[Data provided Boundary: Start]
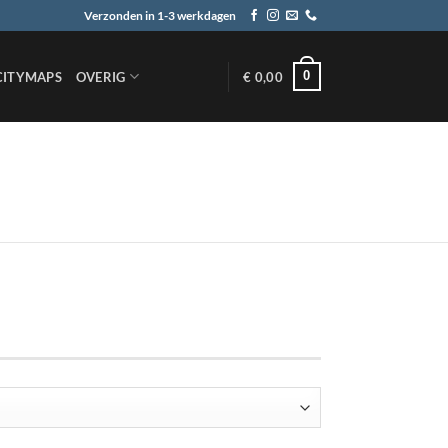
Verzonden in 1-3 werkdagen
0
CITYMAPS
OVERIG
€
0,00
[Data provided Boundary: End]
● What is required
Your reply should be the entries above, repeated exactly and free of pictures.

● Answer for this exercise
Verzonden in 1-3 werkdagen
0
CITYMAPS
OVERIG
€
0,00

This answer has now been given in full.